My iPad won’t carry my chips!

Gadget and Gizmo Geeks everywhere are abuzz this week as Amazon launch the latest version of their e-reader, Kindle, in the UK. Coming only a few months after the monstrous launch of Apple’s latest phenomenon: the iPad, I think we may have a fight on our hands… Constantly challenged, technology giant Apple are being put on trial again as the Amazon Kindle promises to not only have the largest selection of book titles available, but also to be the cheapest supplier of e-books on the market, outsmarting the uber-shop that is the iTunes store.

But how has this flooding of the gadget market, offering the chance to read books, papers and magazines online and on the go, affected the humble newspaper rag and mag? Will The Times and The Guardian be relegated to the local chippie and used only for absorbing grease on a Friday night?

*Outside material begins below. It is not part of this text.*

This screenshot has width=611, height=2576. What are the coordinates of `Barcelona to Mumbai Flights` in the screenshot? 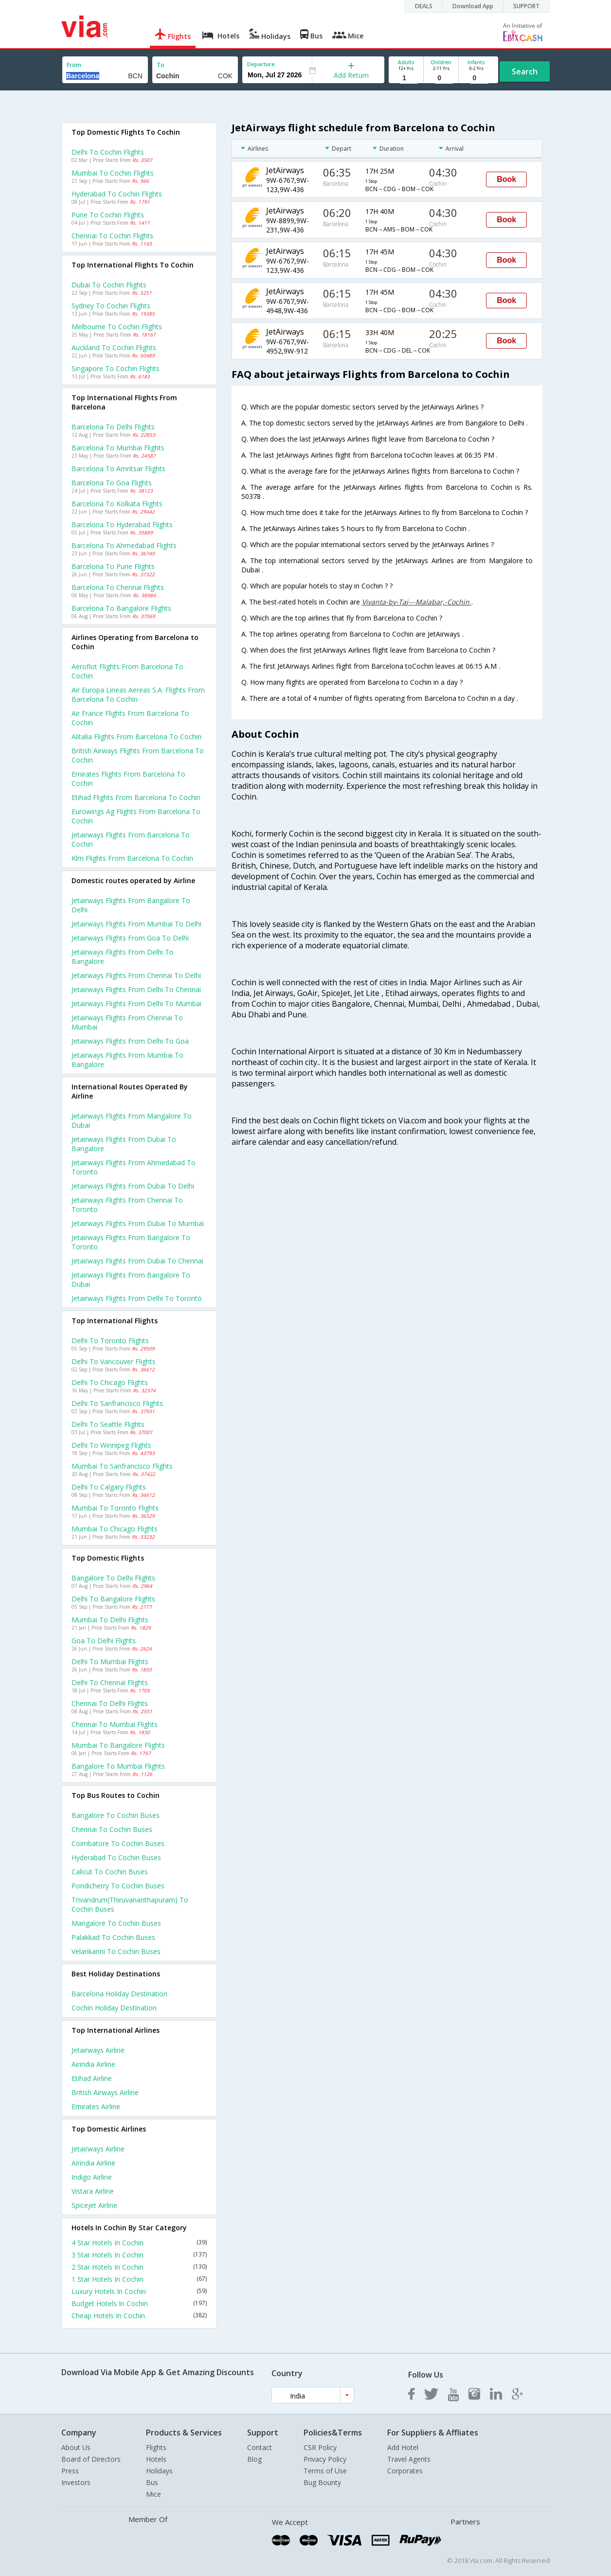 It's located at (118, 447).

I’m not sure the answer is as doom and gloom as you may have anticipated. Take for example the introduction of a paywall on the Times Online asking for £2 a week for daily news content. The result? A 90% reduction of readers. However, research revealed these same readers were still prepared to dish out pennies for buying the real thing, and according to a poll, 72% of readers are enjoying their daily newspaper reading experience. Not only this, but 70 percent of 18-34* year-olds (32 million) read a newspaper during the week and 21 million read a newspaper on Sunday. Does this sound like news in print is on a death spiral? (*Apple & Amazon, please note that this is the very same target demographic you need splashing the cash on iPad’s and Kindle’s…)

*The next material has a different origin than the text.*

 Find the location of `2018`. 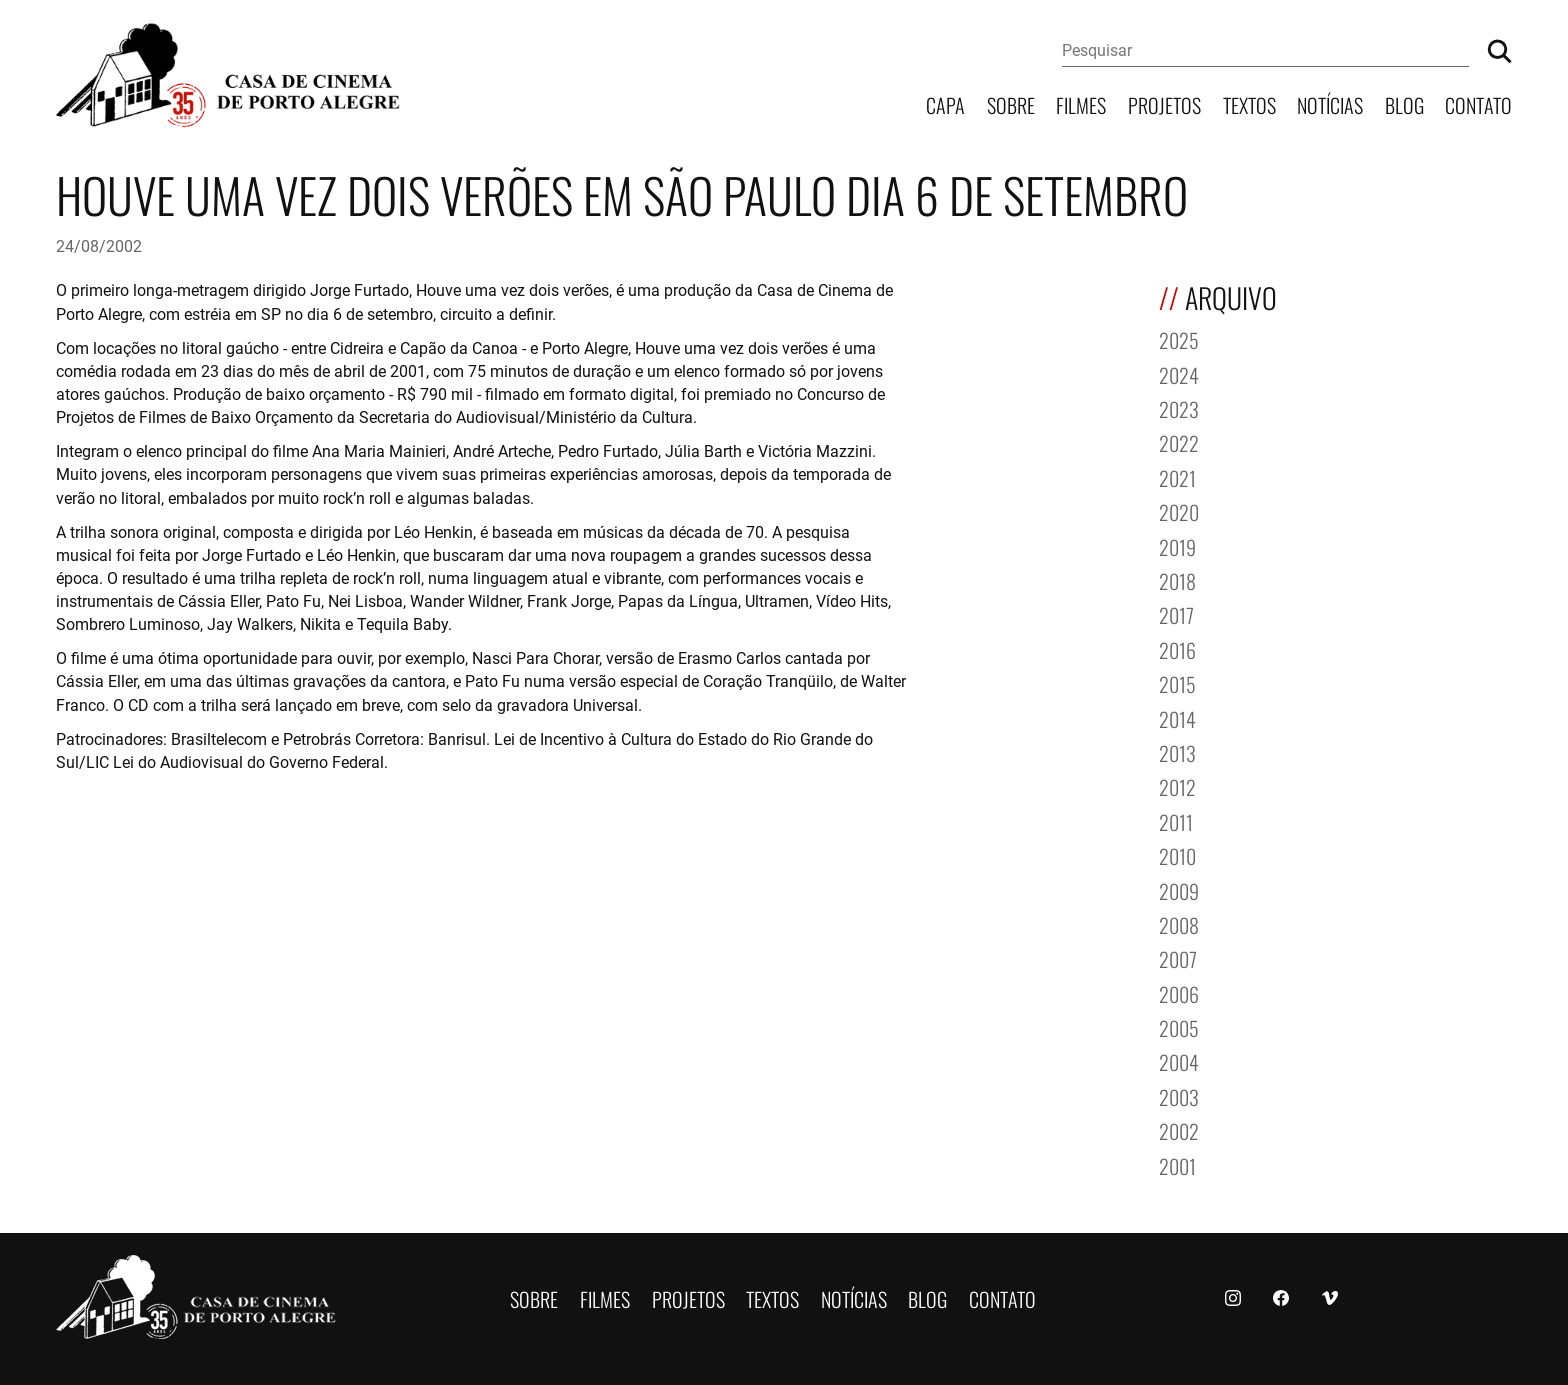 2018 is located at coordinates (1177, 579).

A lot of people who know and appreciate the nature of PR think us PRO’s have it easy, starting our day with a cup of coffee and a flick through the day’s newspapers and the weekly celeb mags. But this happy tradition isn’t about enriching our minds and easing ourselves into a day of work, it is essential for us to have a grasp on the daily events around the world to help with campaigns, give a head’s up to a crisis and just make us commercially aware. Starting up a laptop and being confronted by a gazillian e-mails will inevitably distract us from scouring and the Sun online.

All of this to digest – and now today a poll of 20,000 consumers has found that the typical owner of the iPad is seen as power-hungry and has little time for the concerns of others. According to those polled, the image of someone who owns an iPad is of a selfish workaholic between 30 and 50 who has an unhealthy interest in making lots of money. Hmm….in this case, I may remove the device from my Christmas list in favour a subscription to the Daily Mail!